Não queria que estivesse ali parada, sem fazer com que nada sentisse. Sua indiferença o deixava agoniado, prestes a ter um ataque, esperando que no mínimo fizesse alguma coisa, mesmo que errada. Podia dizer "oi" ou "esquece". Seria menos agonizante do que ter de observá-la com seus anéis em formatos de répteis, sentada num bar, sozinha. Entornava algumas cervejas e parecia pensar em algo engraçado. Às vezes sorria sozinha, mordia os lábios, nunca olhava pra baixo.Os cabelos amarrados. Um penteado esquisito, mas que as amigas dela adoravam. Pensando bem, aquilo devia ser um técnica muito boa, porque o soltar de suas madeichas era algo que mexia com qualquer que passasse. O celular tocou e ela fez que não viu. Mais um gole. As unhas criavam ritmos diferentes quando em contato com a mesa de madeira, úmida, das gotas do copo. Cruzou e descruzou as pernas. Será que ela o tinha visto? Estava sozinha e não olhava pra porta, o que o fizera concluir que ela não esperava por alguém. Ouvia um rock antigo e às vezes se movia na cadeira.
Colocava e tirava os sapatos, num movimento leve, e que fizera lembrar que ela tinha uma pinta no pé, e que também sentia cócegas. Observou que mudara a maquiagem e que nunca a tinha visto com aquele casaco de couro avermelhado. E só depois de lembrar que ela tinha uma pinta no pé, reparou que usava um salto tão fino, que atravessaria qualquer osso se fincado com especial força. Aquilo era uma arma, pensou, e riu sozinho. Enfim, ela nunca tinha usado aquilo. Começava a pensar que era assim mesmo, que algum tempo já havia se passado, e levado consigo os gestos antigos, bem como os vinis, as fotos, as cartas...

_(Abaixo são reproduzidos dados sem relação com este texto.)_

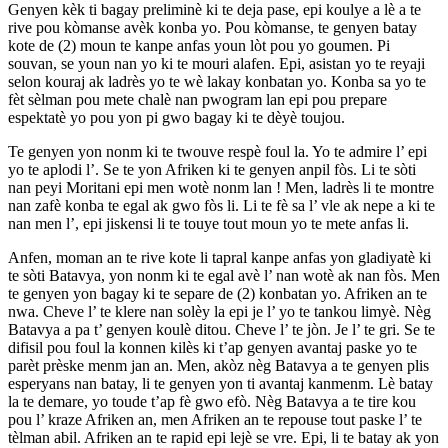
Genyen kèk ti bagay preliminè ki te deja pase, epi koulye a lè a te
rive pou kòmanse avèk konba yo. Pou kòmanse, te genyen batay
kote de (2) moun te kanpe anfas youn lòt pou yo goumen. Pi
souvan, se youn nan yo ki te mouri alafen. Epi, asistan yo te reyaji
selon kouraj ak ladrès yo te wè lakay konbatan yo. Konba sa yo te
fèt sèlman pou mete chalè nan pwogram lan epi pou prepare
espektatè yo pou yon pi gwo bagay ki te dèyè toujou.
Te genyen yon nonm ki te twouve respè foul la. Yo te admire l’ epi
yo te aplodi l’. Se te yon Afriken ki te genyen anpil fòs. Li te sòti
nan peyi Moritani epi men wotè nonm lan ! Men, ladrès li te montre
nan zafè konba te egal ak gwo fòs li. Li te fè sa l’ vle ak nepe a ki te
nan men l’, epi jiskensi li te touye tout moun yo te mete anfas li.
Anfen, moman an te rive kote li tapral kanpe anfas yon gladiyatè ki
te sòti Batavya, yon nonm ki te egal avè l’ nan wotè ak nan fòs. Men
te genyen yon bagay ki te separe de (2) konbatan yo. Afriken an te
nwa. Cheve l’ te klere nan solèy la epi je l’ yo te tankou limyè. Nèg
Batavya a pa t’ genyen koulè ditou. Cheve l’ te jòn. Je l’ te gri. Se te
difisil pou foul la konnen kilès ki t’ap genyen avantaj paske yo te
parèt prèske menm jan an. Men, akòz nèg Batavya a te genyen plis
esperyans nan batay, li te genyen yon ti avantaj kanmenm. Lè batay
la te demare, yo toude t’ap fè gwo efò. Nèg Batavya a te tire kou
pou l’ kraze Afriken an, men Afriken an te repouse tout paske l’ te
tèlman abil. Afriken an te rapid epi lejè se vre. Epi, li te batay ak yon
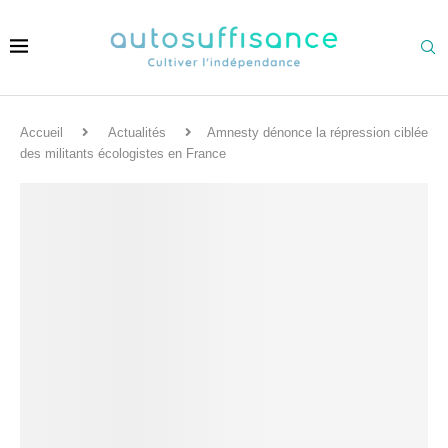
Accueil
Actualités
Amnesty dénonce la répression ciblée
des militants écologistes en France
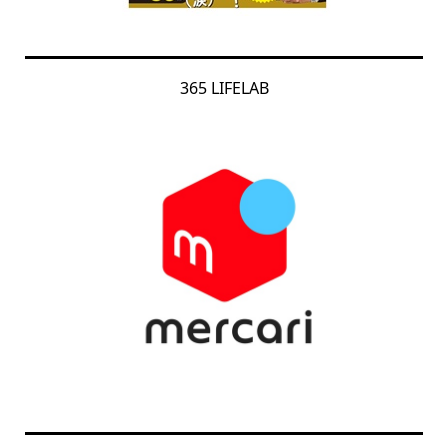
365 LIFELAB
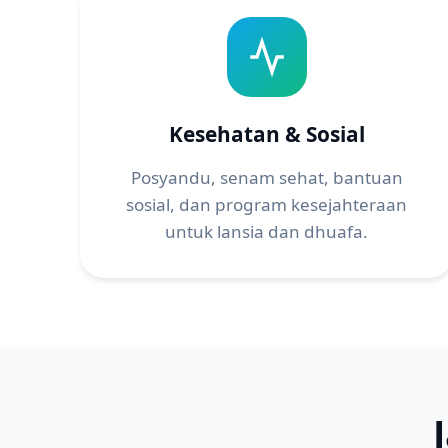
Kesehatan & Sosial
Posyandu, senam sehat, bantuan
sosial, dan program kesejahteraan
untuk lansia dan dhuafa.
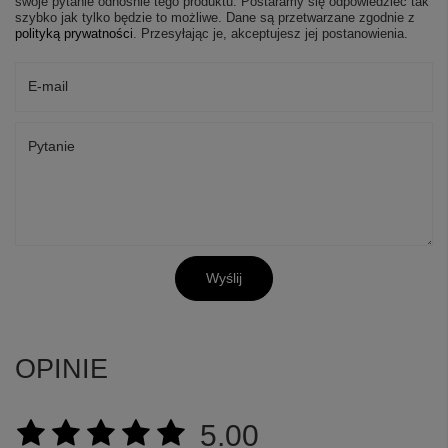
swoje pytanie odnośnie tego produktu. Postaramy się odpowiedzieć tak
szybko jak tylko będzie to możliwe.
Dane są przetwarzane zgodnie z
polityką prywatności
. Przesyłając je, akceptujesz jej postanowienia.
E-mail
Pytanie
Wyślij
OPINIE
5.00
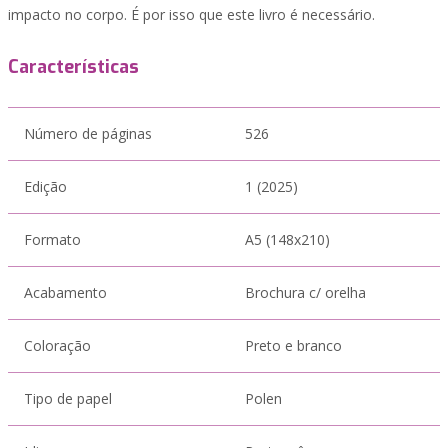
impacto no corpo. É por ‎isso que este livro é necessário.
Características
Número de páginas
526
Edição
1 (2025)
Formato
A5 (148x210)
Acabamento
Brochura c/ orelha
Coloração
Preto e branco
Tipo de papel
Polen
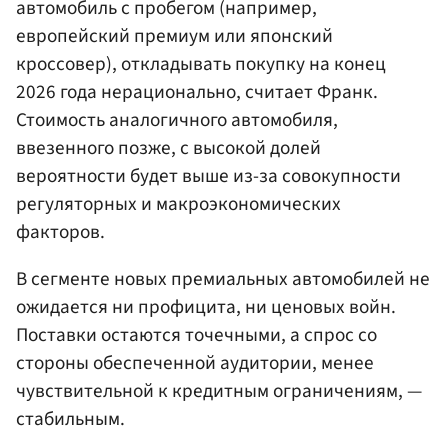
автомобиль с пробегом (например,
европейский премиум или японский
кроссовер), откладывать покупку на конец
2026 года нерационально, считает Франк.
Стоимость аналогичного автомобиля,
ввезенного позже, с высокой долей
вероятности будет выше из-за совокупности
регуляторных и макроэкономических
факторов.
В сегменте новых премиальных автомобилей не
ожидается ни профицита, ни ценовых войн.
Поставки остаются точечными, а спрос со
стороны обеспеченной аудитории, менее
чувствительной к кредитным ограничениям, —
стабильным.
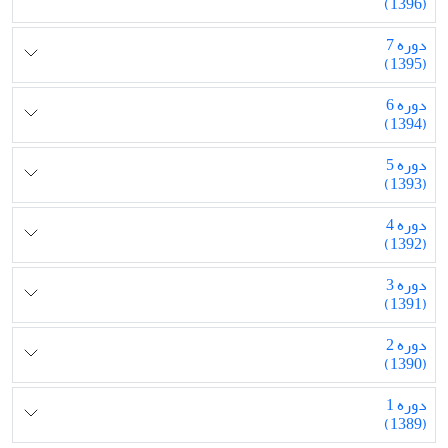
(1396)
دوره 7
(1395)
دوره 6
(1394)
دوره 5
(1393)
دوره 4
(1392)
دوره 3
(1391)
دوره 2
(1390)
دوره 1
(1389)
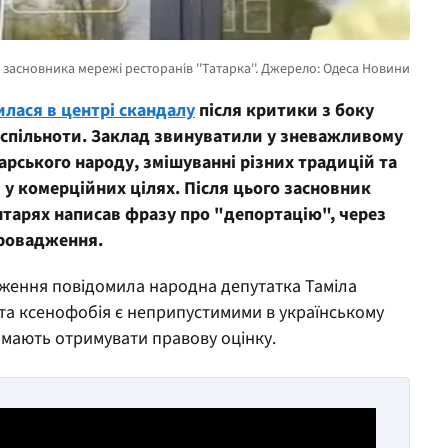
лася в центрі скандалу
після критики з боку
 спільноти. Заклад звинуватили у зневажливому
арського народу, змішуванні різних традицій та
 у комерційних цілях. Після цього засновник
тарях написав фразу про "депортацію", через
провадження.
ження повідомила народна депутатка Таміла
я та ксенофобія є неприпустимими в українському
я мають отримувати правову оцінку.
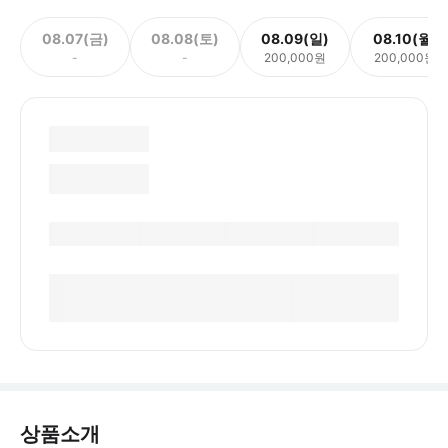
08.07(금)
08.08(토)
08.09(일)
08.10(월)
-
-
200,000원
200,000원
상품소개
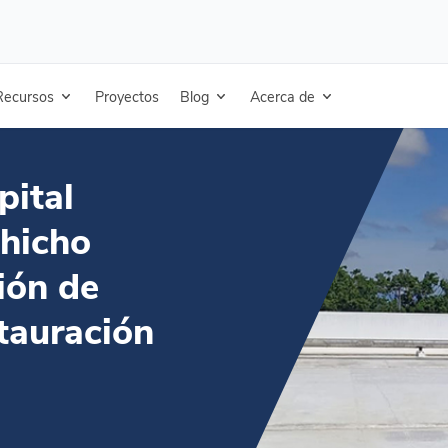
 Dr. Luis Chicho Fábrega: una solución de silicona para la restauración de tejados
Recursos
Proyectos
Blog
Acerca de
pital
Chicho
ión de
stauración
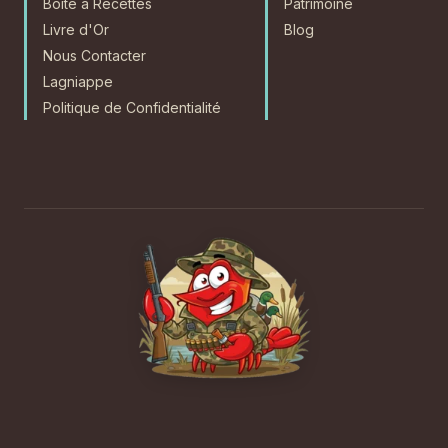
Boîte à Recettes
Patrimoine
Livre d'Or
Blog
Nous Contacter
Lagniappe
Politique de Confidentialité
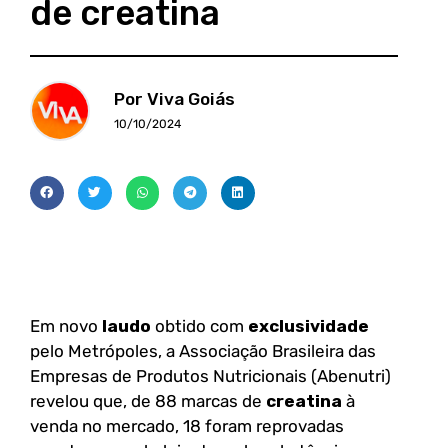
de creatina
Por Viva Goiás
10/10/2024
Em novo
laudo
obtido com
exclusividade
pelo Metrópoles, a Associação Brasileira das
Empresas de Produtos Nutricionais (Abenutri)
revelou que, de 88 marcas de
creatina
à
venda no mercado, 18 foram reprovadas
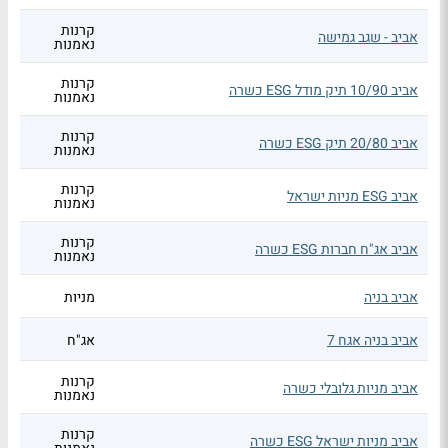
קרנות
אביב - שגב גמישה
נאמנות
קרנות
אביב 10/90 תיק מודל ESG כשרה
נאמנות
קרנות
אביב 20/80 תיק ESG כשרה
נאמנות
קרנות
אביב ESG מניות ישראל
נאמנות
קרנות
אביב אג"ח חברות ESG כשרה
נאמנות
אביב בניה
מניות
אביב בניה אגח 7
אג"ח
קרנות
אביב מניות גלובלי כשרה
נאמנות
קרנות
אביב מניות ישראל ESG כשרה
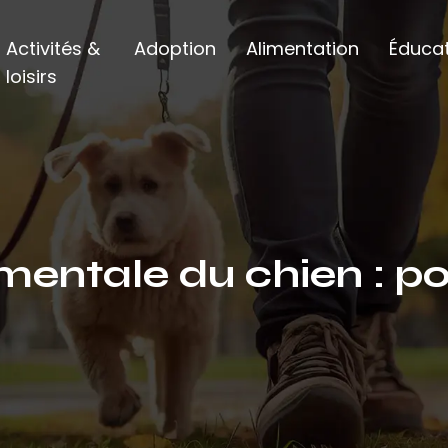
Activités &
Adoption
Alimentation
Éducat
loisirs
mentale du chien : po
?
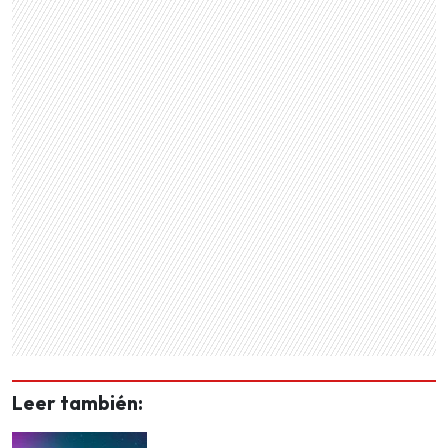
Leer también:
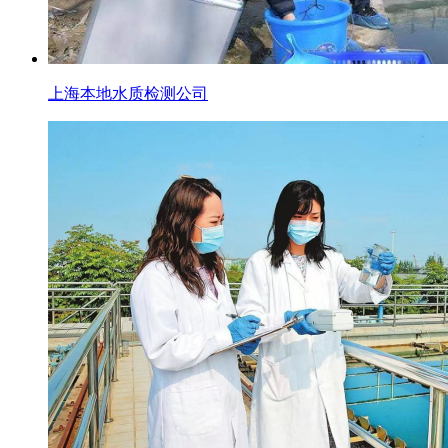
上海本地水质检测公司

Observou mais um pouco, conformando-se com as diferenças e com a indiferença. Enquanto isso ele pedia a saideira, porque a moça que ele esperava, sequer avisou por que não fora.
Antes de sair, na porta do bar, ele olhou pra trás e vira que ela atendera o celular.
Ela sorria, como ele sempre imaginou que ela sorria quando dizia sentir saudades.